If you take a look at his record, the answer is clear. Check out his updated Chump page below:
When it comes to women’s health, Mitt Romney simply doesn’t get it.
In his second run for the Republican presidential nomination, voters have encountered a candidate who is nothing short of dangerous on women’s health issues.
Romney made this point crystal clear when discussing which programs he would eliminate, his answer was simple: “Planned Parenthood, we’re going to get rid of that.”
But he went even further. When asked where he would tell the millions of women to go if he eliminated federal funding for Planned Parenthood, Romney said: “Well they can go wherever they’d like to go. This is a free society.” Seems to us, Romney’s saying women can go wherever they’d like, as long as it’s not Planned Parenthood.
Time and again, Romney has shown that he’s willing to throw women’s health under the bus in order to get elected. This past February, he announced his support for the Blunt amendment, a bill that was introduced to restrict access to birth control by allowing any employer the right to deny health insurance coverage for any benefit based on a “moral” conviction. The fact that this policy was vastly unpopular (67 percent of Americans opposed this measure) didn’t stop Mitt Romney. People don’t want their employers cherry-picking what is and isn’t covered on their health insurance plans, but that’s the type of policy Romney supports.
If elected, Romney has pledged to repeal the Affordable Care Act “on day one” of his presidency, meaning one of his first acts would be to deny millions of women and families access to affordable preventive care by returning to the days where you could be discriminated against for pre-existing conditions and overturning the no-cost birth control benefit. He has aggressively supported this stance, even launching a petition against the Health and Human Services ruling to include birth control as basic preventive care.
But none of these positions should come as a surprise when you consider where he stands on extreme and sweeping measures like the “personhood” amendment to define life at conception (which could ban common forms of birth control and in some cases, in-vitro fertilization) or his belief that states should have the right to ban contraception. Romney once commented that the landmark case of Griswold v. Connecticut— which overruled the state’s right to ban contraception nearly 50 years ago — was wrong, proving just how dangerous he is on women’s health issues.
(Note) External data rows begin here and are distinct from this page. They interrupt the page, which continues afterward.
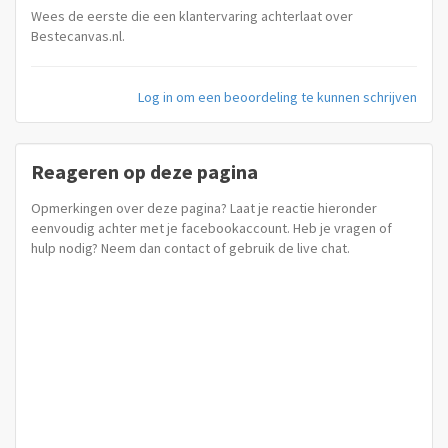
Wees de eerste die een klantervaring achterlaat over
Bestecanvas.nl.
Log in om een beoordeling te kunnen schrijven
Reageren op deze pagina
Opmerkingen over deze pagina? Laat je reactie hieronder
eenvoudig achter met je facebookaccount. Heb je vragen of
hulp nodig? Neem dan contact of gebruik de live chat.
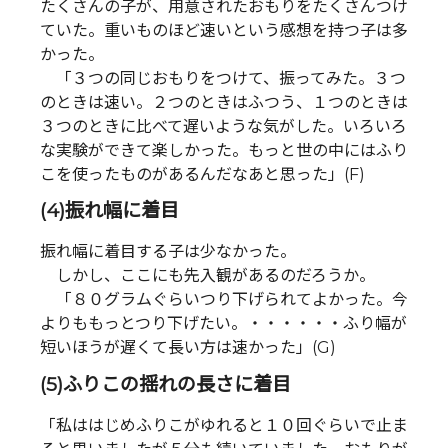
たくさんの子が、用意されたおもりをたくさんつけ
ていた。重いものほど速いという感想を持つ子は多
かった。
「３つの同じおもりをつけて、振ってみた。３つ
のときは速い。２つのときはふつう、１つのときは
３つのときに比べて遅いような気がした。いろいろ
な実験ができて楽しかった。もっと世の中にはふり
こを使ったものがあるんだなあと思った」(F)
(4)振れ幅に着目
振れ幅に着目する子は少なかった。
しかし、ここにも先入観があるのだろうか。
「８０グラムぐらいつり下げられてよかった。今
よりももっとつり下げたい。・・・・・・ふり幅が
短いほうが遅くて長い方は速かった」(G)
(5)ふりこの揺れの長さに着目
「私ははじめふりこがゆれると１０回ぐらいで止ま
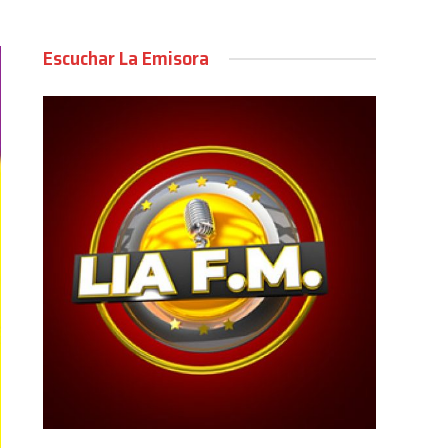
Escuchar La Emisora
His advisors have supported these claims, believing that as president, Romney would support a “raft of pro-life legislation— from pain-capable unborn child protection legislation (like that recently passed in Nebraska) to the Child Interstate Abortion Notification Act.”
But at the end of the day, it’s his own words and actions that count and Romney has made his position more than clear: protecting access to basic preventive care is “not what I’m about.”
But he must be held accountable, and must know that women are watching.